Pope to Brazilian Bishops: Be 'Ecclesial Souls', Resist 'Internal Secularization'
(05 Dec 09 - RV) “The fundamental purpose of Christian education is to promote unity
of faith, culture and life”. In his message to the 4th group of Brazilian
bishops to travel to Rome this year on Ad Limina Visit, Pope Benedict focused on
education and educators at the service of Brazilian society.
With reference
to the culture, he praised the regions Catholic Schools and University’s describing
them as two classic places where society is formed and informed in Christian humanism
However
added the Pope state schools, may be aided in their educational task by the presence
of teachers who are believers - primarily but not exclusively the Catholic religion
teachers. Indeed, he said, a healthy secularism of the school does not imply the denial
of transcendence, or a mere neutrality with respect to those requirements and moral
values that are the foundation of true education of the person, including religious
education.
In turn Pope Benedict pointed out that Catholic schools can not
live separated from other educational institutions. They at the service of society
can not be reserved only for Catholics. Instead they must be open to all who want
to enjoy a qualified educational program.
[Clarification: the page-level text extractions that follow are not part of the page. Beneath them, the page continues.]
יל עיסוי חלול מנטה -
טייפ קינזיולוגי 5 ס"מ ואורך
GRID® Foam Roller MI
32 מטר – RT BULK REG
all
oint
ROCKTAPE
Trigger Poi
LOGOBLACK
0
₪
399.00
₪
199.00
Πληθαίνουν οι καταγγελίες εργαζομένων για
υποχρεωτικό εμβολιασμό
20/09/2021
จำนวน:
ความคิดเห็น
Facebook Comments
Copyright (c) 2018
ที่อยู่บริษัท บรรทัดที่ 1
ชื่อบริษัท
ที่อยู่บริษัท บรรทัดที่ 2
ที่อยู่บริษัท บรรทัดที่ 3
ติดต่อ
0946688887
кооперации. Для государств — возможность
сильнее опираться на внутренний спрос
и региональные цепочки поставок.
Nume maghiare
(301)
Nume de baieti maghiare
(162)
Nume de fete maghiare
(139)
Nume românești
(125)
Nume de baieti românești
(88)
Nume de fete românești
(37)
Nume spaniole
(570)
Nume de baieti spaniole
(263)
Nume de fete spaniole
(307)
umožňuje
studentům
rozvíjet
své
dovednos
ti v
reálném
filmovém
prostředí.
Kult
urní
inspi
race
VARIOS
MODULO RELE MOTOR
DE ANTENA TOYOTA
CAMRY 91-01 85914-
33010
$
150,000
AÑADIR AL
Pope Benedict then spoke of role
of Universities in guiding people to the highest levels of knowledge of truth and
the world in all its aspects. He also recalled the 25th anniversary of
Libertatis nuntius an Instruction issued by the Congregation for the Doctrine
of the Faith on liberation theology, that stressed the danger entailed in an uncritical
adoption by some theologians of opinions and methods drawn from Marxism.
Its
followers, more or less visibly, created rebellion, division, dissension, offences,
anarchy causing great suffering in diocesan communities and serious loss of life.
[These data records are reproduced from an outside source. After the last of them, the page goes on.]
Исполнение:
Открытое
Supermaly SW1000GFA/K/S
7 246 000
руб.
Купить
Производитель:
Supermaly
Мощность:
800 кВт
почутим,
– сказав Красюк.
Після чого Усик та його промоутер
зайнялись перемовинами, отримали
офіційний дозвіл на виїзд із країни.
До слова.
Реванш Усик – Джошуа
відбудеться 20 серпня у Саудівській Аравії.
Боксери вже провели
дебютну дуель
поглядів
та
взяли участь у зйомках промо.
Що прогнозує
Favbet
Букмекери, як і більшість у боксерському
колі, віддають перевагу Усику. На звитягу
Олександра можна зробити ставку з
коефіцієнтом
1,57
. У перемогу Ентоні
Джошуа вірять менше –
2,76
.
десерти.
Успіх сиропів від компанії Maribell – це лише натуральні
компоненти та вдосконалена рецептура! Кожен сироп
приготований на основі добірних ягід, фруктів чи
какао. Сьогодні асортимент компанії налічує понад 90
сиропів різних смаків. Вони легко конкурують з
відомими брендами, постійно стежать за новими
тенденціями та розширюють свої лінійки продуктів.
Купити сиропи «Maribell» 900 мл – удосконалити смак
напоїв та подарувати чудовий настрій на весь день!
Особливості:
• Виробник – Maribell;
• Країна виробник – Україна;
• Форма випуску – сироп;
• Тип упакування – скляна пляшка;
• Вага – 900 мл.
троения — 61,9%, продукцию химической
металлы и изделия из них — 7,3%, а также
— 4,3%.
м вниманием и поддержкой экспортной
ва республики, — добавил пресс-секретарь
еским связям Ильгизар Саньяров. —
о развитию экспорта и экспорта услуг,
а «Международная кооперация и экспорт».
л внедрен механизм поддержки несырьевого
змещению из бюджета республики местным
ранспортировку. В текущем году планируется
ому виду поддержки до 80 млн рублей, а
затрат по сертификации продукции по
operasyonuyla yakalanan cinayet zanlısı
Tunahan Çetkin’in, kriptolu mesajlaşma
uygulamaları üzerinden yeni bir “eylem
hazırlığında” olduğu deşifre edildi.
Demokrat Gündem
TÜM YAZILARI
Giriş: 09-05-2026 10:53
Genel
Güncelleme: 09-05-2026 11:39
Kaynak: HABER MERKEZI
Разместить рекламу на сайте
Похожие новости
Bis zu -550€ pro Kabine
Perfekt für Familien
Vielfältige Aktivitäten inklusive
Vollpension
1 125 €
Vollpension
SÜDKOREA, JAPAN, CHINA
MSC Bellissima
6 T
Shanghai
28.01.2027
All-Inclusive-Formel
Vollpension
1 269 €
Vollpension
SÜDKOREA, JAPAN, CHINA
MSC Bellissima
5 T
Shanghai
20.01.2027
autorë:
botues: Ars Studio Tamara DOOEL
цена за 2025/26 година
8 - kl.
On Saturday Pope Benedict appealed to all those who somehow were attracted
to, involved in or affected by certain seducing principles of liberation theology,
to remember that "the supreme rule of faith [the Church] (75) derives from the unity
which the Spirit has created between Sacred Tradition, Sacred Scripture and the Magisterium
of the Church in a reciprocity which means that none of the three can survive without
the others" (John Paul II, Encyclical . Fides et Ratio, 55).
Taking his leave
of the bishops Pope Benedict asked the leaders of the Church in the Land of the Holy
Cross to remain "ecclesial souls 'learning to resist that "internal secularization"
that threatens the Church and its teachings.